Saved entries
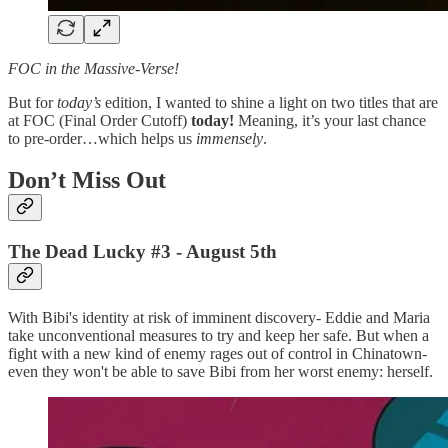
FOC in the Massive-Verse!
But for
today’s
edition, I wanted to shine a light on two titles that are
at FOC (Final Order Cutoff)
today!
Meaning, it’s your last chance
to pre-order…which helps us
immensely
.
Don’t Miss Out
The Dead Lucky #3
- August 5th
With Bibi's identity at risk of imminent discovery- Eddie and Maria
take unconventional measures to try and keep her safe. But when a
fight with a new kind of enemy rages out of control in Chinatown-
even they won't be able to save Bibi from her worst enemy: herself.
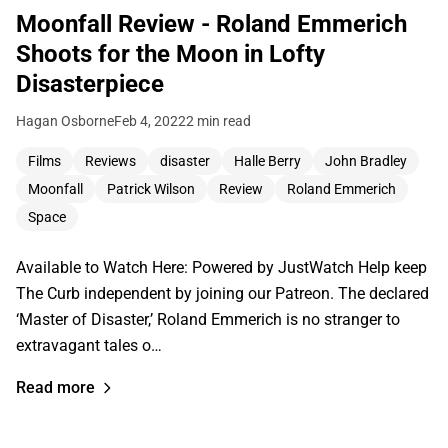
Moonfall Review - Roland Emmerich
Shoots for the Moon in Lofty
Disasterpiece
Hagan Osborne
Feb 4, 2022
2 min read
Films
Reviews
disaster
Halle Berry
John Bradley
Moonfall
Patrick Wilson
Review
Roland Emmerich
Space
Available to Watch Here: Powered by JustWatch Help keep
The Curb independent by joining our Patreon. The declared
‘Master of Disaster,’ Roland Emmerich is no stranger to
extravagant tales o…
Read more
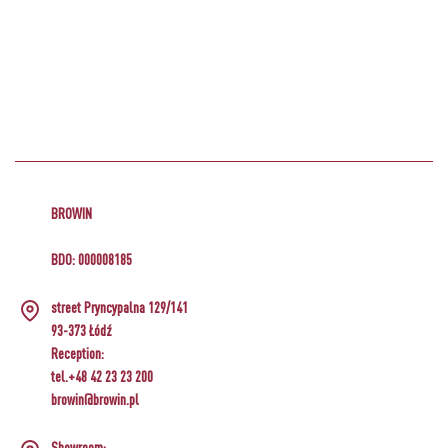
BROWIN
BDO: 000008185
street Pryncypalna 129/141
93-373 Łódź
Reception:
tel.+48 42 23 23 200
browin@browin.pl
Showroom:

* * *

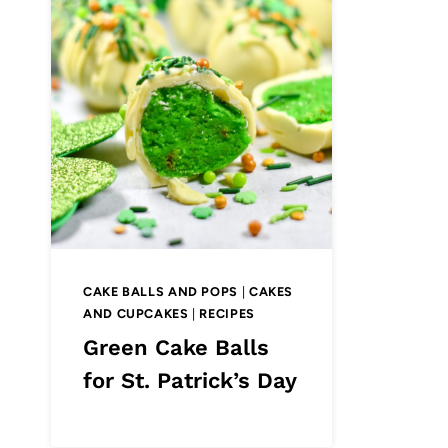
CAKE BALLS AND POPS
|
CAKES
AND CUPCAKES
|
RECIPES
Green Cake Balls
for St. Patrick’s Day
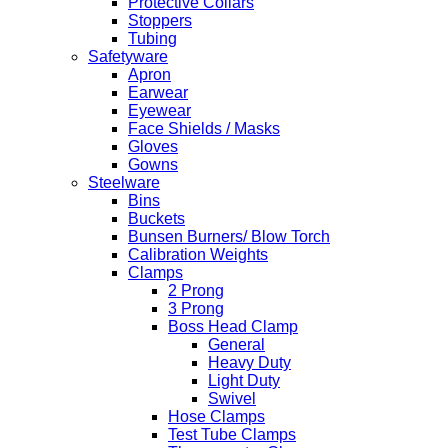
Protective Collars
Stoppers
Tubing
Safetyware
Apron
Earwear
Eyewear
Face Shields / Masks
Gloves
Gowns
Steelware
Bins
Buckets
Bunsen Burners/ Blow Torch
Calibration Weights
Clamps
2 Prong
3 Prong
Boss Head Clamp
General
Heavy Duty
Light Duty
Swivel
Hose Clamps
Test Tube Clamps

Action item
Lines with the word "Moonfall" in them should be copied from the preceding records.

Exercise result
Moonfall Review - Roland Emmerich
Moonfall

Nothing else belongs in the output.